As discussões presentes no livro abordam debates que se apoiam na construção dos impérios ibero-americanos, bem como na crise dos impérios ibéricos e a subsequente consolidação dos Estados nacionais, se inserindo majoritariamente no campo teórico da História Comparada e História Conectada, percebendo os processos históricos como resultados de conexões e interações tanto dentro dos espaços da América e da Península Ibérica, quanto externas a elas, de sentido global.
Por se tratar de uma coletânea extensa, com espaço-tempo e metodologia diversificados, é possível que por vezes o leitor se sinta exaurido pela quantidade de referências e características específicas de cada pesquisa, o que é compensado pela escolha dos organizadores em compilar os artigos por temas, guiando o leitor ao seu objetivo final.
O livro foi dividido em quatro blocos temáticos que abrangem diversos recortes, prevalecendo a análise das interações, mobilidades, identidades e conflitos entre impérios, jurisdições, territórios, personagens e grupos sociais nas Américas, na Península Ibérica e em espaços conectados. Essa divisão propiciou uma leitura instigante por nos apresentar, em cada parte, um mesmo tema em distintos momentos da História.

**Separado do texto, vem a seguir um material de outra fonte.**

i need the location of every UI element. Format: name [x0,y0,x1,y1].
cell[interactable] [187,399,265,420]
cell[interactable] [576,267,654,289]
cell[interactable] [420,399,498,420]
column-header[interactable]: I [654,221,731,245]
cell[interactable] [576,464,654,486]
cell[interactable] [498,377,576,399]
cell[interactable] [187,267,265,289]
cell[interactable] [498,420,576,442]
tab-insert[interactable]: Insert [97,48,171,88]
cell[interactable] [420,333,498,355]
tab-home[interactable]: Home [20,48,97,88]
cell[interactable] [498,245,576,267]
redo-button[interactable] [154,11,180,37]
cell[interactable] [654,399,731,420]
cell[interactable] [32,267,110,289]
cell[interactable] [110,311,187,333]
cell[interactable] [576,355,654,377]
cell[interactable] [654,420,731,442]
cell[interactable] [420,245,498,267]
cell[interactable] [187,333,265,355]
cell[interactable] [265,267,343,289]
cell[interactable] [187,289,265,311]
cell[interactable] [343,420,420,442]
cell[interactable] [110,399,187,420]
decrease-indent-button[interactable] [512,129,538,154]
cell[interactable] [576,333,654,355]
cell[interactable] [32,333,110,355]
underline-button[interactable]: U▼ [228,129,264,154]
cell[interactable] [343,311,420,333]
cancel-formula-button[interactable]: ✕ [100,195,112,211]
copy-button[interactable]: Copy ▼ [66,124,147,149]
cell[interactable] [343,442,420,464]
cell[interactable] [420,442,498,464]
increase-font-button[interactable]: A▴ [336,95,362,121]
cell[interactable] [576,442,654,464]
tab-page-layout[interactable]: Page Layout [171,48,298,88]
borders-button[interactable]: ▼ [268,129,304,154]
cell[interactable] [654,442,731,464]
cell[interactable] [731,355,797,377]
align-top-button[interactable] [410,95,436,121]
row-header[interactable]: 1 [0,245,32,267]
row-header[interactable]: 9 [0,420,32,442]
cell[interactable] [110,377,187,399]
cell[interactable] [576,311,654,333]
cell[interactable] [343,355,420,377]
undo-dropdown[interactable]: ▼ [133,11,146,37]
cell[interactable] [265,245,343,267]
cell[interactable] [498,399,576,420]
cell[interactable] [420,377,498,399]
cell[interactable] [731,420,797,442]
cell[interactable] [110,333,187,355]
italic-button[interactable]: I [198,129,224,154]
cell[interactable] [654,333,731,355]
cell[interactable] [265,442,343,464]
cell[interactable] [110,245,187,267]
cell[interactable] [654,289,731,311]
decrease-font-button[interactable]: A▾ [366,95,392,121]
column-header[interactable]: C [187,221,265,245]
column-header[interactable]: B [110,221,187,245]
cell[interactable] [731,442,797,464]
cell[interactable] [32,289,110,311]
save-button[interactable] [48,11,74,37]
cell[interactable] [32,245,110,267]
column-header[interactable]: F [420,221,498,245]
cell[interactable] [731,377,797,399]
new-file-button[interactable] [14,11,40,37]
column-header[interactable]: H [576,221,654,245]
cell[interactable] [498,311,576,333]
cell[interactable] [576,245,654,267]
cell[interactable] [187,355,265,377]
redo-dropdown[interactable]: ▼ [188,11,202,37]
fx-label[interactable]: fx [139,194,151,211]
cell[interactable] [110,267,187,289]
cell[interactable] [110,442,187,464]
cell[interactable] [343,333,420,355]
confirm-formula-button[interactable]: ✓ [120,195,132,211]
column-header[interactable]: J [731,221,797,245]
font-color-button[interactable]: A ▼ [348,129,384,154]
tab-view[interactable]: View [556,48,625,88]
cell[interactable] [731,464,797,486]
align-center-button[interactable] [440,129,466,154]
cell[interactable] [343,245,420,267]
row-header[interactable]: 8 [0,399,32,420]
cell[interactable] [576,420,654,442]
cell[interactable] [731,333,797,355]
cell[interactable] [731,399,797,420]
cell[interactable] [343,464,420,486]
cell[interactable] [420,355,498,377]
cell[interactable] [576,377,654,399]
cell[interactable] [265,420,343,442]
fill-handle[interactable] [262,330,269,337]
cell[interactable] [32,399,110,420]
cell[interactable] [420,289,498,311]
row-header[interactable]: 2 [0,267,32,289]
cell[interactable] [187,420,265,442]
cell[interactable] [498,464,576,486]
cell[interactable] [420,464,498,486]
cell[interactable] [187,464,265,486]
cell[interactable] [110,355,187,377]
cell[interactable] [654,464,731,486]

O primeiro deles, intitulado Trajetórias em foco e composto por nove artigos, analisa as trajetórias de indivíduos que transitaram entre diferentes continentes em meio às construções imperiais. São histórias de traficantes, como Francisco Portilho de Melo e Pedro de Braga, atuantes na busca de indígenas nos sertões e que estiveram a serviço do Estado no contexto das reformas pombalinas; de mulheres, como Manoela de Santa Clara e Rita de Santa Ignes, que usaram suas redes de influencias para abrir e manter uma casa de recolhimento em Sorocaba no século XIX; de conquistadores, como Pedro de Valvídia, veterano nas lutas espanholas na Itália e no Flandres, que rumou posteriormente para o Novo Mundo, se envolvendo nas lutas contra as forças de resistência inca ao lado de Francisco Pizarro; de corsários, como Piet Heyn, navegador que atuou tanto na costa da Bahia ao Rio de Janeiro, quanto no litoral da América Central e da África no período de 1624 a 1630; e, em sua maioria, de homens da elite da governança e magistratura, como Gervásio Leite Rebelo, secretário de governo do Maranhão e de São Paulo no início do século XVIII, cuja posição social, boa reputação e vínculos consistentes com sua comunidade facilitaram a atuação enquanto agente de informação e conhecimento. Tais textos evidenciam que muitas vezes essas trajetórias e experiências de mobilidade individual entre os séculos XVI e início do XIX beneficiavam os projetos estatais em curso, colocando em funcionamento os mecanismos necessários ao cumprimento dos projetos.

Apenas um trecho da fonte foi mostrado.